Un semplice cappello di paglia è il simbolo del nostro viaggio, un intreccio di vite, storie, sogni, ma anche necessità, gioie e dolori che uniti tra di loro hanno creato una trama di solida e forte umanità.

Il Malawi è un piccolo e sretto paese nel cuore dell’Africa, attraversato dall’omonimo lago grande quasi come un mare: è circondato da Tanzania, Mozambico e Zambia, ha come capitale Lilongwe, la moneta è il Kwacha. Ne servono circa 220 per fare un euro: una mensilità media, per chi ha un lavoro, è di circa 50 euro. La benzian costa circa 2 euro al litro, però non ce n’é e le file di macchine in attesa per poter fare rifornimento sono chilometriche e quando finalmente arriva, i benzinai assoldano dei poliziotti armati di mitra per proteggersi da eventuali assalti. Però quando nei distributori regolari non arriva, ci si orienta al mercato nero dove viene, volentieri, “tagliata” con altri liquidi. Nel frattempo, la maggior parte della popolazione cammina a piedi con la testa carica di canne da zucchero, frutta e verdura da vendere nei mercati ai bordi della strada principale che attraversa il paese. Oppure spinge la bicicletta carica all’inverosimile  di carbone o legna sempre da vendere per cercare di arrivare a sera.

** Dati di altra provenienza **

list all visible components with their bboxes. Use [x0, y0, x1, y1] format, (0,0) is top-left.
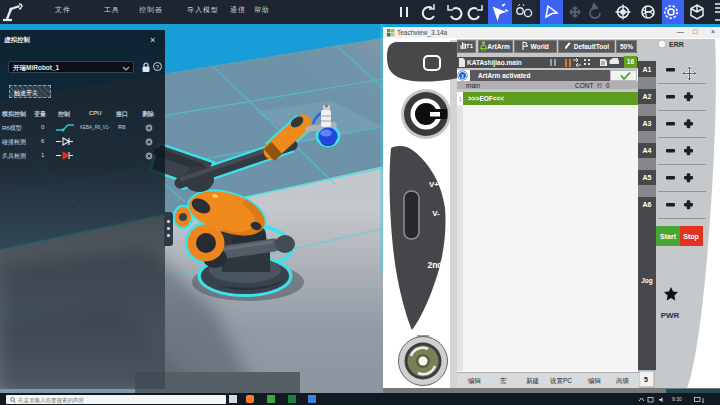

Le verdi piantagioni di the rivestono decine e decine di colline creando paesaggi bellissimi, delle chilometriche coltivazioni di canna da zucchero non si vede la fine.

Eppure, nonostante ciò, lo zucchero non si trova nei negozi perché lo Stato, per rientrare dal debito pubblico, lo vende agli altri Paesi.

Un giorno un ladro è entrato in casa nostra, non ha rubato i due compure portatili nuovi sui tavoli ma ha preso il pacchetto dello zucchero, due dolci, un paio di pantaloni ed un paio di scarpe.

La luce elettrica arriva solo nei centri vicino alla strada, nei villaggi fatti di case con il teto di paglia si utilizza la luce delle stelle nell’incantevole cielo afrcano oppure le lampade ad olio ma, anche per avere questo, bisogna fare la fila nei distributori.

L’aeroporto della capitale è più piccolo di quello di Bologna. Anna riesce a caricare noi e gli immensi bagagli su un furgone per portarci nella casa di Lunzu, impegando circa 6 ore di viaggio. Si farebbe molto prima ma le strade sono piene di posti di blocco. Il tutto per dare multe e raccogliere soldi.

Proprio su questa strada c’è il primo segno di benvenuto che questo Paese ci ricserva: una ragazzina senza una gamba!  Ci fermiamo a caso in uno dei tanti mercati sulla strada a comperare le patate da un pittoreso gruppo di donne e faccio notare ad Anna che tra i loro c’è questa bambina. Lei la prega di venire all’ospedale di Blantyre per dotarla di una protesi. Proprio la matina dell’ultimo giorno ci sentiamo chiamare dalla sua mamma: sono all’ospedale ed hanno bisogno di un paio di scarpe per avere la protesi. Non dimenticherò mai la gioia negli occhi di quella mamma.

Ma non si dimentica neppure il neonato che avrebbe bisogno dell’incubatrice e, a causa di una disposizione di Stato che ne vieta l’uso, lui impega due giorni per morire: lo guardi impotente, con il pensiero ossessivo che da noi si sarebbe salvato.

Celebrare la Messa di Pasqua nel puzzo di una cella afosa adattata, per l’occasione, a cappella, incontrare i detenuti del “braccio della morte” per regalargli un sapone, un pesce secco e due pomodori a testa, ti fa chiedere se dietro ai loro occhi, in realtà, ho incontrato Dio.

Sono belli e agili i ragazzi che aspettano il camion della spazzatura all’ingresso della discarica per saltarci sopra ed essere i primi a poter cercare qualcosa da mangiare; così come quelli che vendono, orgogliosi, gli “spiedini” di topo ai bordi della strada.

Se dieci persone vanno in un loro ristorante per poter mangiare il loro piatto unico fato di polenta bianca (o riso) con leverdure e un poco di spezzatino di carne, non sono certi di trovare il cibo per tutti e, se qualcuno chiede la birra, occorre un “anticipo” per comperarla nel negozio accanto. In compenso però puoi mangiare delle ottime lasagne, il gelato e bere un vero caffè italiano al costo di 7 euro in un bel ristorante della capitale.

Ho visto lavare dentro e fuori le borse di plastica della spesa e stenderle al sole come il bucato nromale, per poterle riusare. Oppure raccogliere l’acqua di risciacquo dei piatti per innaffiare i fiori. Tutti i giorni ho fatto la doccia sotto un rivolo d’acqua mentre fuori la maggior parte delle donne e dei bambini fanno chilometri a piedi con in testa una tanica per raggiungere un pozzo.

Poche ore prima di partire ho assistito alla nascita, con parto cesareo, di una bellissima bambina. La sua pelle era bianca: i bambini africani quando nascono sono bianchi e, dopo qualche ora, diventano neri.

Questa immagine di speranza è il miglior salut che il Malawi poteva farci ma ha anche lasciato nei nostri cuori un grande dilemma: se la nostra pelle all’origine è identica, perché ci trasforma così tanto da dimenticarsene?